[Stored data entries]
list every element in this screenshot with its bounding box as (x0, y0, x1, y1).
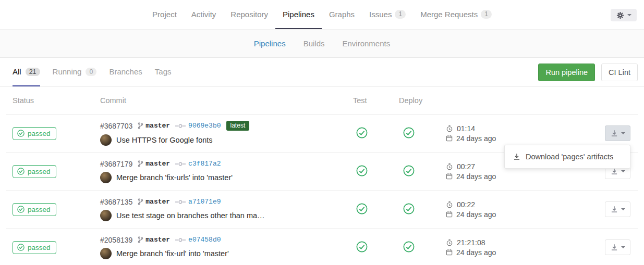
ci-sub-nav: Pipelines Builds Environments (0, 30, 644, 58)
pipeline-id-link[interactable]: #3687179 (100, 160, 132, 168)
test-stage-passed-icon[interactable] (356, 165, 368, 176)
header-commit: Commit (100, 96, 353, 105)
subnav-item-pipelines[interactable]: Pipelines (245, 39, 295, 48)
project-nav: Project Activity Repository Pipelines Gr… (0, 0, 644, 30)
commit-sha-link[interactable]: e07458d0 (175, 236, 221, 244)
artifacts-download-button[interactable] (605, 239, 630, 255)
filter-tabs: All 21 Running 0 Branches Tags (6, 58, 177, 86)
gear-icon (616, 11, 624, 19)
deploy-stage-passed-icon[interactable] (403, 203, 415, 214)
sha-label: c3f817a2 (188, 160, 221, 168)
caret-down-icon (627, 14, 631, 16)
pipeline-id-link[interactable]: #3687135 (100, 198, 132, 206)
nav-item-repository[interactable]: Repository (223, 0, 275, 29)
caret-down-icon (621, 246, 625, 248)
status-cell: passed (6, 203, 100, 216)
tab-running[interactable]: Running 0 (53, 58, 97, 86)
project-settings-dropdown-button[interactable] (611, 9, 637, 21)
check-circle-icon (17, 244, 25, 251)
commit-cell: #3687179 master (100, 160, 353, 183)
commit-icon (175, 161, 186, 167)
calendar-icon (446, 249, 453, 256)
pipeline-age: 24 days ago (456, 210, 496, 219)
tab-all[interactable]: All 21 (13, 58, 40, 86)
commit-cell: #2058139 master (100, 236, 353, 259)
status-badge[interactable]: passed (13, 127, 56, 140)
header-test: Test (353, 96, 399, 105)
download-icon (611, 244, 618, 251)
commit-message-link[interactable]: Merge branch 'fix-urls' into 'master' (116, 173, 233, 182)
deploy-stage-passed-icon[interactable] (403, 241, 415, 253)
test-stage-passed-icon[interactable] (356, 127, 368, 138)
tab-label: All (13, 67, 21, 76)
check-circle-icon (17, 130, 25, 137)
deploy-stage-cell (399, 203, 445, 216)
branch-link[interactable]: master (138, 236, 170, 244)
test-stage-passed-icon[interactable] (356, 203, 368, 214)
artifacts-dropdown-item[interactable]: Download 'pages' artifacts (505, 148, 630, 165)
commit-message-link[interactable]: Merge branch 'fix-url' into 'master' (116, 249, 229, 258)
branch-name: master (145, 236, 170, 244)
artifacts-dropdown-menu: Download 'pages' artifacts (504, 145, 630, 169)
commit-cell: #3687703 master (100, 121, 353, 146)
tab-branches[interactable]: Branches (109, 58, 142, 86)
ci-lint-button[interactable]: CI Lint (601, 64, 638, 81)
committer-avatar[interactable] (100, 248, 112, 259)
merge-requests-count-badge: 1 (481, 10, 492, 19)
pipeline-id-link[interactable]: #3687703 (100, 122, 132, 130)
artifacts-download-button[interactable] (605, 125, 630, 141)
branch-link[interactable]: master (138, 198, 170, 206)
tab-tags[interactable]: Tags (155, 58, 172, 86)
subnav-item-builds[interactable]: Builds (295, 39, 334, 48)
artifacts-download-button[interactable] (605, 201, 630, 217)
branch-icon (138, 122, 143, 129)
commit-message-link[interactable]: Use HTTPS for Google fonts (116, 136, 213, 144)
subnav-item-environments[interactable]: Environments (334, 39, 399, 48)
commit-sha-link[interactable]: c3f817a2 (175, 160, 221, 168)
sha-label: 9069e3b0 (188, 122, 221, 130)
commit-sha-link[interactable]: 9069e3b0 (175, 122, 221, 130)
deploy-stage-passed-icon[interactable] (403, 165, 415, 176)
nav-item-label: Merge Requests (420, 10, 478, 19)
test-stage-cell (353, 127, 399, 140)
nav-item-graphs[interactable]: Graphs (322, 0, 362, 29)
sha-label: e07458d0 (188, 236, 221, 244)
timer-icon (446, 125, 453, 132)
calendar-icon (446, 135, 453, 142)
test-stage-cell (353, 241, 399, 254)
nav-item-merge-requests[interactable]: Merge Requests 1 (413, 0, 499, 29)
commit-sha-link[interactable]: a71071e9 (175, 198, 221, 206)
status-badge[interactable]: passed (13, 241, 56, 254)
download-icon (611, 206, 618, 213)
deploy-stage-passed-icon[interactable] (403, 127, 415, 138)
deploy-stage-cell (399, 241, 445, 254)
branch-link[interactable]: master (138, 122, 170, 130)
pipeline-row: passed #3687135 master (6, 191, 638, 229)
branch-icon (138, 160, 143, 167)
nav-item-pipelines[interactable]: Pipelines (275, 0, 322, 29)
status-badge[interactable]: passed (13, 203, 56, 216)
nav-item-issues[interactable]: Issues 1 (362, 0, 413, 29)
committer-avatar[interactable] (100, 134, 112, 146)
committer-avatar[interactable] (100, 210, 112, 221)
table-header: Status Commit Test Deploy (6, 87, 638, 115)
status-badge[interactable]: passed (13, 165, 56, 178)
commit-icon (175, 199, 186, 205)
actions-cell: Download 'pages' artifacts (523, 115, 638, 152)
deploy-stage-cell (399, 127, 445, 140)
committer-avatar[interactable] (100, 172, 112, 183)
nav-item-activity[interactable]: Activity (184, 0, 224, 29)
latest-badge: latest (226, 121, 250, 131)
commit-message-link[interactable]: Use test stage on branches other than ma… (116, 211, 265, 220)
status-label: passed (28, 130, 51, 137)
caret-down-icon (621, 170, 625, 172)
branch-link[interactable]: master (138, 160, 170, 168)
test-stage-passed-icon[interactable] (356, 241, 368, 253)
status-cell: passed (6, 165, 100, 178)
nav-item-project[interactable]: Project (145, 0, 184, 29)
toolbar-actions: Run pipeline CI Lint (538, 64, 638, 81)
commit-cell: #3687135 master (100, 198, 353, 221)
run-pipeline-button[interactable]: Run pipeline (538, 64, 595, 81)
pipeline-id-link[interactable]: #2058139 (100, 236, 132, 244)
status-cell: passed (6, 241, 100, 254)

[AIM OF THE EXERCISE] All entries above should be printed exactly, though without their pictures.

[TASK RESULT]
list every element in this screenshot with its bounding box as (x0, y0, x1, y1).
ci-sub-nav: Pipelines Builds Environments (0, 30, 644, 58)
pipeline-id-link[interactable]: #3687179 (100, 160, 132, 168)
test-stage-passed-icon[interactable] (356, 165, 368, 176)
header-commit: Commit (100, 96, 353, 105)
subnav-item-pipelines[interactable]: Pipelines (245, 39, 295, 48)
project-nav: Project Activity Repository Pipelines Gr… (0, 0, 644, 30)
commit-sha-link[interactable]: e07458d0 (175, 236, 221, 244)
artifacts-download-button[interactable] (605, 239, 630, 255)
filter-tabs: All 21 Running 0 Branches Tags (6, 58, 177, 86)
gear-icon (616, 11, 624, 19)
deploy-stage-passed-icon[interactable] (403, 203, 415, 214)
sha-label: c3f817a2 (188, 160, 221, 168)
caret-down-icon (627, 14, 631, 16)
pipeline-id-link[interactable]: #3687135 (100, 198, 132, 206)
nav-item-repository[interactable]: Repository (223, 0, 275, 29)
caret-down-icon (621, 246, 625, 248)
status-cell: passed (6, 203, 100, 216)
tab-running[interactable]: Running 0 (53, 58, 97, 86)
project-settings-dropdown-button[interactable] (611, 9, 637, 21)
check-circle-icon (17, 244, 25, 251)
commit-cell: #3687179 master (100, 160, 353, 183)
commit-icon (175, 161, 186, 167)
calendar-icon (446, 249, 453, 256)
pipeline-age: 24 days ago (456, 210, 496, 219)
tab-all[interactable]: All 21 (13, 58, 40, 86)
commit-cell: #2058139 master (100, 236, 353, 259)
status-badge[interactable]: passed (13, 127, 56, 140)
header-test: Test (353, 96, 399, 105)
download-icon (611, 244, 618, 251)
commit-message-link[interactable]: Merge branch 'fix-urls' into 'master' (116, 173, 233, 182)
deploy-stage-passed-icon[interactable] (403, 241, 415, 253)
test-stage-passed-icon[interactable] (356, 127, 368, 138)
tab-label: All (13, 67, 21, 76)
check-circle-icon (17, 130, 25, 137)
deploy-stage-cell (399, 203, 445, 216)
branch-link[interactable]: master (138, 236, 170, 244)
test-stage-passed-icon[interactable] (356, 203, 368, 214)
artifacts-dropdown-item[interactable]: Download 'pages' artifacts (505, 148, 630, 165)
commit-message-link[interactable]: Merge branch 'fix-url' into 'master' (116, 249, 229, 258)
branch-name: master (145, 236, 170, 244)
artifacts-dropdown-menu: Download 'pages' artifacts (504, 145, 630, 169)
commit-cell: #3687703 master (100, 121, 353, 146)
tab-branches[interactable]: Branches (109, 58, 142, 86)
ci-lint-button[interactable]: CI Lint (601, 64, 638, 81)
committer-avatar[interactable] (100, 248, 112, 259)
merge-requests-count-badge: 1 (481, 10, 492, 19)
pipeline-id-link[interactable]: #3687703 (100, 122, 132, 130)
artifacts-download-button[interactable] (605, 125, 630, 141)
branch-link[interactable]: master (138, 198, 170, 206)
tab-tags[interactable]: Tags (155, 58, 172, 86)
subnav-item-builds[interactable]: Builds (295, 39, 334, 48)
artifacts-download-button[interactable] (605, 201, 630, 217)
branch-icon (138, 122, 143, 129)
commit-message-link[interactable]: Use HTTPS for Google fonts (116, 136, 213, 144)
subnav-item-environments[interactable]: Environments (334, 39, 399, 48)
commit-sha-link[interactable]: c3f817a2 (175, 160, 221, 168)
sha-label: 9069e3b0 (188, 122, 221, 130)
commit-sha-link[interactable]: 9069e3b0 (175, 122, 221, 130)
deploy-stage-passed-icon[interactable] (403, 165, 415, 176)
nav-item-label: Merge Requests (420, 10, 478, 19)
test-stage-cell (353, 127, 399, 140)
nav-item-graphs[interactable]: Graphs (322, 0, 362, 29)
sha-label: e07458d0 (188, 236, 221, 244)
timer-icon (446, 125, 453, 132)
calendar-icon (446, 135, 453, 142)
test-stage-cell (353, 241, 399, 254)
nav-item-merge-requests[interactable]: Merge Requests 1 (413, 0, 499, 29)
commit-sha-link[interactable]: a71071e9 (175, 198, 221, 206)
status-badge[interactable]: passed (13, 241, 56, 254)
download-icon (611, 206, 618, 213)
deploy-stage-passed-icon[interactable] (403, 127, 415, 138)
deploy-stage-cell (399, 241, 445, 254)
branch-link[interactable]: master (138, 122, 170, 130)
pipeline-row: passed #3687135 master (6, 191, 638, 229)
branch-icon (138, 160, 143, 167)
nav-item-pipelines[interactable]: Pipelines (275, 0, 322, 29)
status-badge[interactable]: passed (13, 203, 56, 216)
nav-item-issues[interactable]: Issues 1 (362, 0, 413, 29)
committer-avatar[interactable] (100, 134, 112, 146)
committer-avatar[interactable] (100, 210, 112, 221)
table-header: Status Commit Test Deploy (6, 87, 638, 115)
status-badge[interactable]: passed (13, 165, 56, 178)
commit-icon (175, 199, 186, 205)
actions-cell: Download 'pages' artifacts (523, 115, 638, 152)
deploy-stage-cell (399, 127, 445, 140)
committer-avatar[interactable] (100, 172, 112, 183)
nav-item-activity[interactable]: Activity (184, 0, 224, 29)
latest-badge: latest (226, 121, 250, 131)
commit-message-link[interactable]: Use test stage on branches other than ma… (116, 211, 265, 220)
status-label: passed (28, 130, 51, 137)
caret-down-icon (621, 170, 625, 172)
branch-link[interactable]: master (138, 160, 170, 168)
test-stage-passed-icon[interactable] (356, 241, 368, 253)
status-cell: passed (6, 165, 100, 178)
nav-item-project[interactable]: Project (145, 0, 184, 29)
toolbar-actions: Run pipeline CI Lint (538, 64, 638, 81)
commit-cell: #3687135 master (100, 198, 353, 221)
run-pipeline-button[interactable]: Run pipeline (538, 64, 595, 81)
pipeline-id-link[interactable]: #2058139 (100, 236, 132, 244)
status-cell: passed (6, 241, 100, 254)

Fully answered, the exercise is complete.